Work task
Reproduce, word for word, the lines in the material below starting with the one that has "show the result is the same. (There are five" and going on through the one that has "provided that link". Leave out all pictures.

====

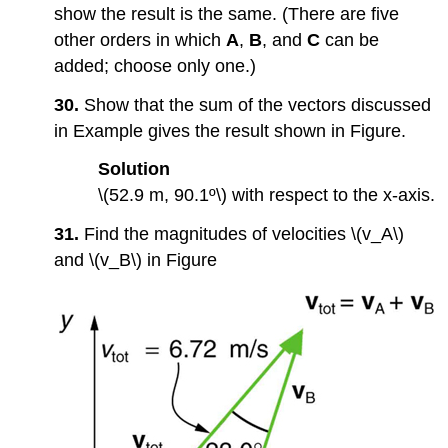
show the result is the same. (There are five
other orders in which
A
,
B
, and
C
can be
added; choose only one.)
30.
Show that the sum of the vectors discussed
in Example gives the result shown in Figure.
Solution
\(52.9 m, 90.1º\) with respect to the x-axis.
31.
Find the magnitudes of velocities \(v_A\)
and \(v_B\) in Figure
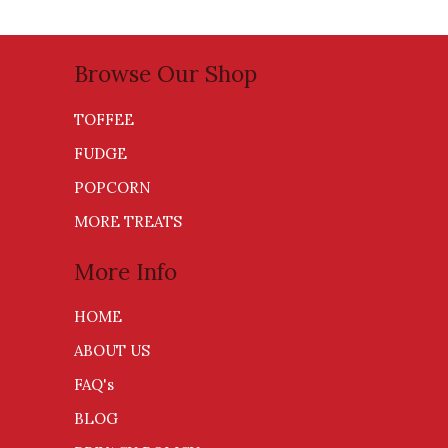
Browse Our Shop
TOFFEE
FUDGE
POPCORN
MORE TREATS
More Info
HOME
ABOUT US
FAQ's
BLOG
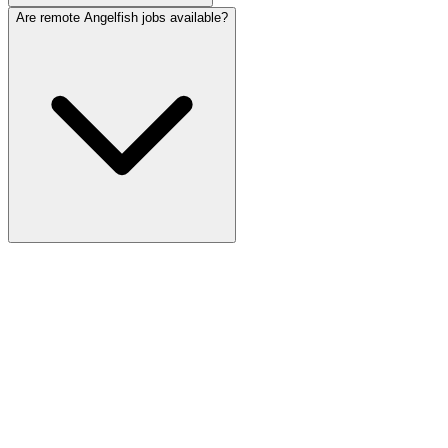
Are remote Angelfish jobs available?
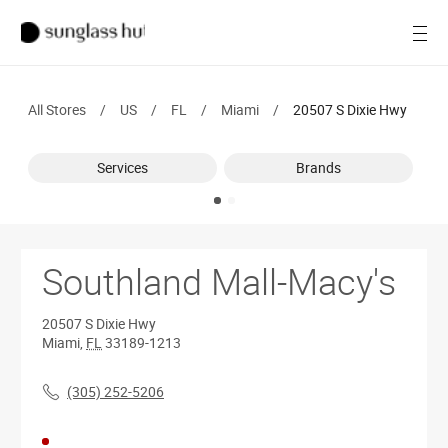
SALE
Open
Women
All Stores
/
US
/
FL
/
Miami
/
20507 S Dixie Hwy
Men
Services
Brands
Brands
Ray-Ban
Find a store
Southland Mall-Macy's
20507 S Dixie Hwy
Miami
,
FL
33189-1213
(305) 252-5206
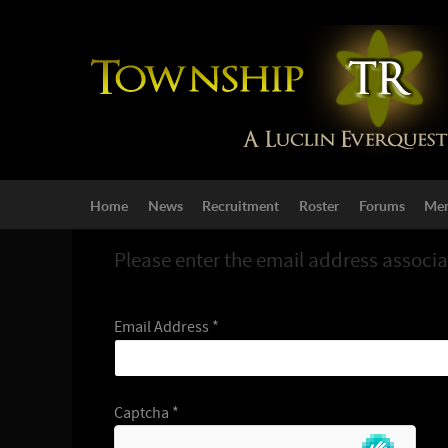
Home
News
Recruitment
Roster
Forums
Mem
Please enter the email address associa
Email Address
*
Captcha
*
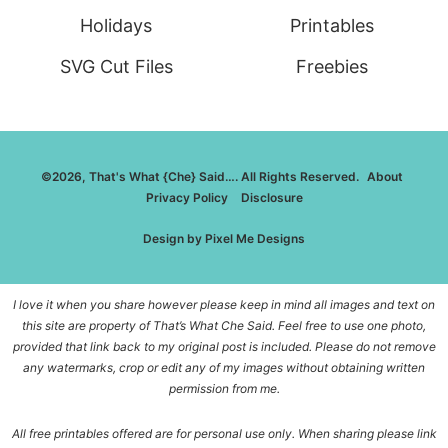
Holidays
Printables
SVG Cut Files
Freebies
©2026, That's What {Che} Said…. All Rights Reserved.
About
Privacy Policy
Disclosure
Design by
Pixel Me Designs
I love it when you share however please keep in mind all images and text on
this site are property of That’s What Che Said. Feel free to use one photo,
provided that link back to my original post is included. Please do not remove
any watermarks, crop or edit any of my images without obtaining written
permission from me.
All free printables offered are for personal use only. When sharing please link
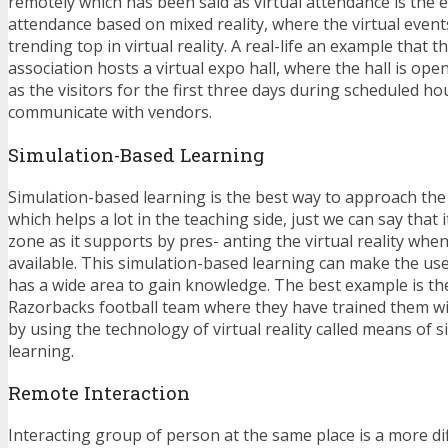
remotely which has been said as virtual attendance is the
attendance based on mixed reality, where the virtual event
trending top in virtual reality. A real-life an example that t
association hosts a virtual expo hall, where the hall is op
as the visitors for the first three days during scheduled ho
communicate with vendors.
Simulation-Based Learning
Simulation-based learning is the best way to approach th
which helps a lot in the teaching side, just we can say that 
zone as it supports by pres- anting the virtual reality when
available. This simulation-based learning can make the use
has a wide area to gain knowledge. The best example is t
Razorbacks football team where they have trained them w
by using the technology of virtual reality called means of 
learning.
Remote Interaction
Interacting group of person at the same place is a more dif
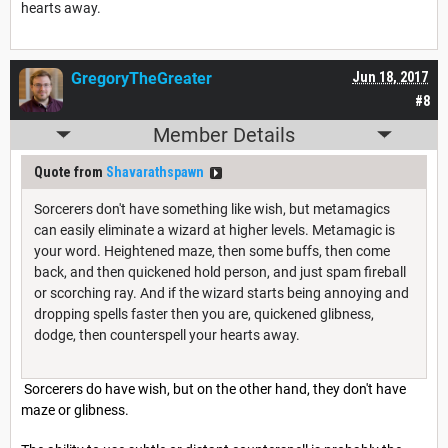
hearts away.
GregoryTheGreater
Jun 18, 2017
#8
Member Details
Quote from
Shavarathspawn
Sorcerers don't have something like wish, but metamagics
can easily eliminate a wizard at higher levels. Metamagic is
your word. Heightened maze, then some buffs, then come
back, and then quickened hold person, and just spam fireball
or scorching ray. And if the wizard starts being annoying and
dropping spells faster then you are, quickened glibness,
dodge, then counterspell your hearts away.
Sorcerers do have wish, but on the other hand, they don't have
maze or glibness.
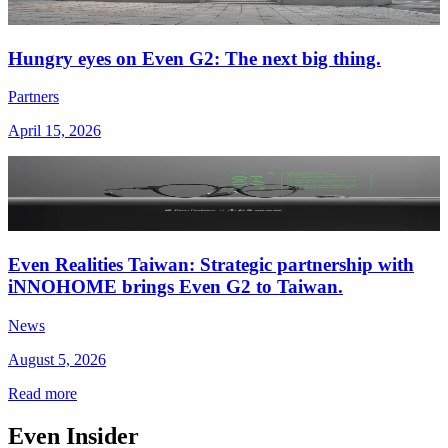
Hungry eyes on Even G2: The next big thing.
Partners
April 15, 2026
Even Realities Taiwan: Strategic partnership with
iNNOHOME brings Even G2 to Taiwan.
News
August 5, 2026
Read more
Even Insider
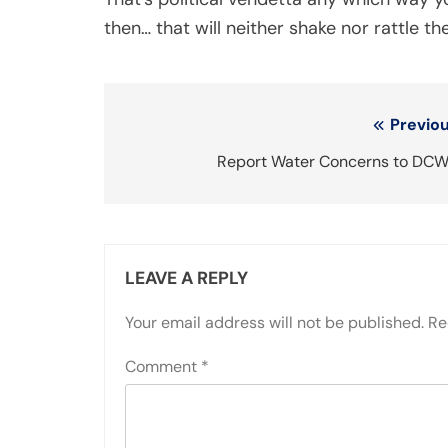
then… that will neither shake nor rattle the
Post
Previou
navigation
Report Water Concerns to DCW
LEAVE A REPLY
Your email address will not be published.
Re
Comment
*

====

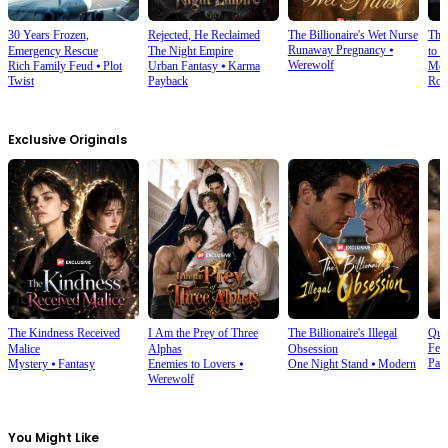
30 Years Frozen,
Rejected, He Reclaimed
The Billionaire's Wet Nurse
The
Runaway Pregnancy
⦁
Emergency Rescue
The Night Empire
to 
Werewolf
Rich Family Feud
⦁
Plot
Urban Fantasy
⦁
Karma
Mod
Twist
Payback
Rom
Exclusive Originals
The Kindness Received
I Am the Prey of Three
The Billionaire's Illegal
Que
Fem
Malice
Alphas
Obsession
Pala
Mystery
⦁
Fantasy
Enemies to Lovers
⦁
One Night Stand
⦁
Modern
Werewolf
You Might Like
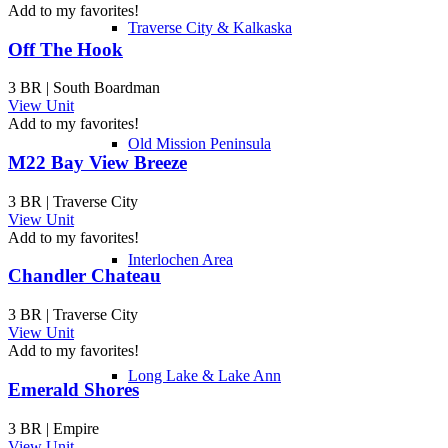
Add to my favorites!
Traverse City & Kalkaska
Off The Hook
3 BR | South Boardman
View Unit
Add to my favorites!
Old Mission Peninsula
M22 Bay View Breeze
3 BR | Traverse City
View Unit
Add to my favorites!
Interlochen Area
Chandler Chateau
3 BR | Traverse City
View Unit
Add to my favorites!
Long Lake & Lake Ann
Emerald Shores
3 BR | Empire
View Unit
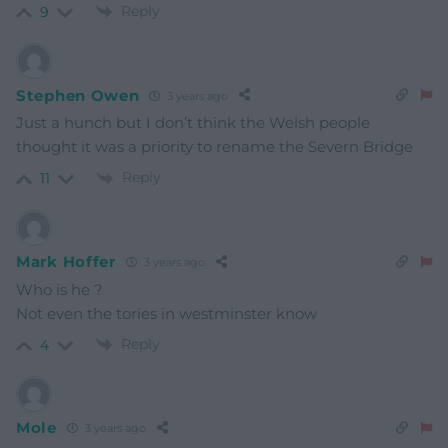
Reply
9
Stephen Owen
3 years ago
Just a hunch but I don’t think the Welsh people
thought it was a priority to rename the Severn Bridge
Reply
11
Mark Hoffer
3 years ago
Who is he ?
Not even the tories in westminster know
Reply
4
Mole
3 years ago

====

Reply to the task
show the result is the same. (There are five
other orders in which
A
,
B
, and
C
can be
added; choose only one.)
30.
Show that the sum of the vectors discussed
in Example gives the result shown in Figure.
Solution
\(52.9 m, 90.1º\) with respect to the x-axis.
31.
Find the magnitudes of velocities \(v_A\)
and \(v_B\) in Figure
Browse Our Shop
TOFFEE
FUDGE
POPCORN
MORE TREATS
More Info
HOME
ABOUT US
FAQ's
BLOG
Are remote Angelfish jobs available?
SALE
Open
Women
All Stores
/
US
/
FL
/
Miami
/
20507 S Dixie Hwy
Men
Services
Brands
Brands
Ray-Ban
Find a store
Southland Mall-Macy's
20507 S Dixie Hwy
Miami
,
FL
33189-1213
(305) 252-5206
Home
News
Recruitment
Roster
Forums
Mem
Please enter the email address associa
Email Address
*
Captcha
*
Holidays
Printables
SVG Cut Files
Freebies
©2026, That's What {Che} Said…. All Rights Reserved.
About
Privacy Policy
Disclosure
Design by
Pixel Me Designs
I love it when you share however please keep in mind all images and text on
this site are property of That’s What Che Said. Feel free to use one photo,
provided that link back to my original post is included. Please do not remove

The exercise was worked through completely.